Шулер-рационалист с пустым сердцем и пресыщенно-гипертрофированным мозгом, исторически заступающий место шулера-романтика, — эта коллизия, изображенная Куприным с чересчур уж безулыбчивой педантичностью, дает, повторю, возможность увидеть серьезную странность и странную серьезность того, что происходит в мирах, к человеческому содержанию которых мы вовсе не склонны относиться с тем же вниманием, с каким справедливо отнесемся к иной, достойной сфере применения сил, ума и таланта.
А сейчас, позаимствовав у купринского рассказа толику неожиданной этой серьезности, приступим с ней к произведению, где пружин — не видать, где все или почти все совершенно, превосходно, пластично, художественно. И ко всему прочему — смешно.
К «Игрокам» Гоголя.
— Помнишь, Швохнев, этого необыкновенного ребенка?

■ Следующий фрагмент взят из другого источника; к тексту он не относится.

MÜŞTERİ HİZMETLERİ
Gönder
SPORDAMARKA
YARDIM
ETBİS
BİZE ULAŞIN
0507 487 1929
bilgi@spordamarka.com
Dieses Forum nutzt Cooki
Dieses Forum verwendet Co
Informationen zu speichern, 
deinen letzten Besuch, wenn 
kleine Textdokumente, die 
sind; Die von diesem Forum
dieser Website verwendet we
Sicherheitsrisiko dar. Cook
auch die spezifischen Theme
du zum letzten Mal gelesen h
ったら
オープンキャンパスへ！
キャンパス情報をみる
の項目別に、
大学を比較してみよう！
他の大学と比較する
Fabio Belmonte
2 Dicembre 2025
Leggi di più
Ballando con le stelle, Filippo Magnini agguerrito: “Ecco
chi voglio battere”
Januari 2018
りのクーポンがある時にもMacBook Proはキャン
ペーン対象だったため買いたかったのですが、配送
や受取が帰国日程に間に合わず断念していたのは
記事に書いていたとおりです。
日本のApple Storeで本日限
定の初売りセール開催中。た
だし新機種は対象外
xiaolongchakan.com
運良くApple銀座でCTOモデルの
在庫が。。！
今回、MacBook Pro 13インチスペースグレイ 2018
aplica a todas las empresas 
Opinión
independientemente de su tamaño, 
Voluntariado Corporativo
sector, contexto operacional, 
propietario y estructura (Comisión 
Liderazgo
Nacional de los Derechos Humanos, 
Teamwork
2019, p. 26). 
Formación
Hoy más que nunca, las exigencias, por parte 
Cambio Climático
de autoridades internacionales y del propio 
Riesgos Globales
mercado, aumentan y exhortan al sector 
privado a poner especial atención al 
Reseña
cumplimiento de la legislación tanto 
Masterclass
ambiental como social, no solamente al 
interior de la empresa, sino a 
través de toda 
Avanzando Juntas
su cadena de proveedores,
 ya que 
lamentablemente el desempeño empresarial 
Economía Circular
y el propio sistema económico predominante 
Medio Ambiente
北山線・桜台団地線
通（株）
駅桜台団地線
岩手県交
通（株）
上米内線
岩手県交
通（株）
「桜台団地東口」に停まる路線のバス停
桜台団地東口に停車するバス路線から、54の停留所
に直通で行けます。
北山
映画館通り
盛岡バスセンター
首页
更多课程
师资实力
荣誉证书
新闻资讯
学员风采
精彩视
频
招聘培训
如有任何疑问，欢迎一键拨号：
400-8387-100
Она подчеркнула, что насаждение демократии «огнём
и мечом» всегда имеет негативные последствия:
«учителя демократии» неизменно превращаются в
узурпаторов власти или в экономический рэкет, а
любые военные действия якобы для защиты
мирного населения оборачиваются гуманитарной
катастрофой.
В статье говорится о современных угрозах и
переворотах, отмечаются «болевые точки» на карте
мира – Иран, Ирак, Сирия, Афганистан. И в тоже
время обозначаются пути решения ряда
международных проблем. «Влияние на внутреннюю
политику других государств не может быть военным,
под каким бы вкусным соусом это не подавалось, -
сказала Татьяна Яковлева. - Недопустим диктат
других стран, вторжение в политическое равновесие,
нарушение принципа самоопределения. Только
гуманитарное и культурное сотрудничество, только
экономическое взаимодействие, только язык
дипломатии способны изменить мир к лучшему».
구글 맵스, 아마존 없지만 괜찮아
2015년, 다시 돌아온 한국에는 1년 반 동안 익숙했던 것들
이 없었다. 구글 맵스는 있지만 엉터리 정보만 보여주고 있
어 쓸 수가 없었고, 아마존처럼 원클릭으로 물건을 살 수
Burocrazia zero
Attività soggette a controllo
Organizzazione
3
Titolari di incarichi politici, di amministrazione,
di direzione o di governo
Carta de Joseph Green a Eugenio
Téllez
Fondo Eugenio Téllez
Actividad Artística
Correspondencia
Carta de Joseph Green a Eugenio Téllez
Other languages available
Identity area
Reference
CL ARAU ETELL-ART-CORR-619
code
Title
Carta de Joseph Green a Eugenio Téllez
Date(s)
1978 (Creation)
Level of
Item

— Подобного события я никогда не позабуду. Говорит мне его зять, Андрей Иванович Пяткин: «Швохнев, хочешь видеть чудо? Мальчик одиннадцати лет, сын Ивана Михаловича Кубышева, передергивает с таким искусством, как ни один из игроков! Поезжай в Тетюшевский уезд и посмотри!» Я, признаюсь, тот же час отправился в Тетюшевский уезд. Спрашиваю деревню Ивана Михаловича Кубышева и приезжаю прямо к нему. Приказываю о себе доложить. Выходит человек почтенных лет. Я рекомендуюсь, говорю: «Извините, я слышал, что бог наградил вас необыкновенным сыном». — «Да, признаюсь, говорит (и мне понравилось то, что без всяких, понимаете, этих претензий и отговорок), да, говорит, точно: хотя отцу и неприлично хвалить собственного сына, но это действительно в некотором роде чудо! Миша, говорит, поди-ка сюда, покажи гостю искусство!» Ну, мальчик, просто ребенок, мне по плечо не будет, и в глазах ничего нет особенного. Начал он метать — я просто потерялся. Это превосходит всякое описанье.